Hadaka Matsuri é um festival japonês em que todos os participantes estão com a bunda de fora. O festival é celebrado várias vezes ao longo do ano, em diversas partes do Japão e as pessoas envolvidas geralmente usam um tipo de tanga “tradicional”. Alguns aparecem completamente nus – algo que não é reprimido e sim considerado um ato “saudável”. As festas envolvem frequentemente o uso de lama (para entretenimento dos presentes) e muitas vezes há festivais específicos para os homens e para as mulheres. O festival tem suas origens na religião local, porém nos dias de hoje esse aspecto religioso foi praticamente esquecido.

El Colacho

Desde 1620, o “El Colacho” (ou “salto do bebê”) é um festival espanhol realizado todos os anos durante as comemorações de Corpus Christi. O festival envolve a colocação de colchões contendo bebês nascidos nos últimos 12 meses. Em seguida, os homens adultos da aldeia de Castrillo de Murcia, devidamente vestidos como demônios, se revezam nos saltos sobre os bebês, resultando muitas vezes, em lesões (geralmente/felizmente nos adultos). Acredita-se que o salto livra os bebês do pecado original, funcionando como uma bizarra forma de batismo.
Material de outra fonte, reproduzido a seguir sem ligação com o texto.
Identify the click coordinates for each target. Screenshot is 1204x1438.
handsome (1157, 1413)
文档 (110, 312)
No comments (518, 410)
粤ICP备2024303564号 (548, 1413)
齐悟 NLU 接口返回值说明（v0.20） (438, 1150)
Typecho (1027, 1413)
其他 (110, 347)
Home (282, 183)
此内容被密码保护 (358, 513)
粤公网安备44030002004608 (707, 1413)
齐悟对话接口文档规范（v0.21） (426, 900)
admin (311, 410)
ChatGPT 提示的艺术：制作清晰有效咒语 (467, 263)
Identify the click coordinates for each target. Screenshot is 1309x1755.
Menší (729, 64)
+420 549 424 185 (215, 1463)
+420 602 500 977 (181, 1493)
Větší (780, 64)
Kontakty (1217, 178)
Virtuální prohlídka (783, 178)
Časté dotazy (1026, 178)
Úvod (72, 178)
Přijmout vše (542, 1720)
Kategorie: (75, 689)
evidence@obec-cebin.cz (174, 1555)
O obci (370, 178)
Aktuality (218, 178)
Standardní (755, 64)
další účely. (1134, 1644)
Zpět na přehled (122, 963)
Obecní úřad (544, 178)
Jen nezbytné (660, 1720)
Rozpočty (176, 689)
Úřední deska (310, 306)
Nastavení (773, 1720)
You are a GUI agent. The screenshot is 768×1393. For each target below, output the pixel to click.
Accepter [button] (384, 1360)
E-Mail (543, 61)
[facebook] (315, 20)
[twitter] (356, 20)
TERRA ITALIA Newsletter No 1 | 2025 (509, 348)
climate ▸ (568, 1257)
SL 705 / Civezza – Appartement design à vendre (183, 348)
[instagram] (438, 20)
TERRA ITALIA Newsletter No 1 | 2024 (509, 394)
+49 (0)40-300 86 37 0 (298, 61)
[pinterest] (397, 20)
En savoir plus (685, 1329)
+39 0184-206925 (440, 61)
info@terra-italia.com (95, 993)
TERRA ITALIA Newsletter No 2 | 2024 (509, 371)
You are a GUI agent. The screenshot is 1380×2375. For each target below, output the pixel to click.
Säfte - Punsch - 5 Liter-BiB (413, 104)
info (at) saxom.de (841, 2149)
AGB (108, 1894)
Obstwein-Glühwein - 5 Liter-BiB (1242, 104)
Recentemente, o Papa Bento XVI pediu aos sacerdotes locais que se afastem desse festival, uma vez que é perigoso e contrário à religião católica.

Fiesta de Santa Marta de Ribarteme

Todos os anos em Las Nieves (novamente, na Espanha), pessoas que sofreram uma experiência de quase-morte durante o ano que se passou, se reúnem para assistir à missa em celebração da Santa Marta de Ribarteme, a santa padroeira da ressureição. E agora vem a bizarrice: eles aparecem na missa carregando um caixão, ou ainda, sendo transportados por um. Após a missa, todos os caixões vão até o topo de uma colina próxima, onde há uma estátua do santo. Apesar da seriedade do evento, pessoas soltam fogos de artíficio e os lojistas enchem as ruas para vender objetos religiosos.

Festival do Ganso Amarrado

Até recentemente, um festival anual era realizado na Alemanha, onde um ganso era amarrado pelos pés a um poste até sua cabeça cair. Depois de denúncias dos ativistas dos direitos dos animais, os organizadores agora utilizam um ganso que já tenha sido morto previamente. Um evento semelhante acontece na Espanha (surpresa!), onde um homem pendura um ganso até sua cabeça cair (!). Novamente o ganso é morto antes do evento (ah sim, agora melhorou “muito”), que já conta uma tradição (doentia) de 350 anos.

Kanamara Matsuri

Todos os anos, na primavera, o festival Kanamara Matsuri (ou “O Falo de Aço”) é realizado em Kawasaki, no Japão. É um festival da fertilidade pertencente ao Xintoísmo e, como seria de esperar, envolve uma grande estátua de um pênis. Durante o festival, as pessoas podem comprar doces, verduras e presentes em forma de… um pênis. O festival é muito popular entre as prostitutas que pensavam que suas participações contribuiam para evitar que as mesmas contraíssem doenças sexualmente transmissíveis (camisinha que é bom nada né?).

Thaipusam

Thaipusam é um festival hindu (celebrado em sua maioria pelos tamis), realizado em janeiro/fevereiro de cada ano para comemorar o nascimento de “Murugan” (filho dos deuses Shiva e Parvati). Os participantes raspam a cabeça e fazem uma peregrinação e no final, enfiam espetos extremamente afiados em seus lábios ou bochechas. Alguns dos praticamente (preferem?) colocar ganchos em suas costas, puxando objetos pesados. O objetivo é causar a maior dor possível, afinal, quanto mais você resistir, mais “bençãos” receberá dos deuses. O festival é popular na Índia, mas a maior celebração ocorre na Singapura e na Malásia, onde até um feriado é proclamado.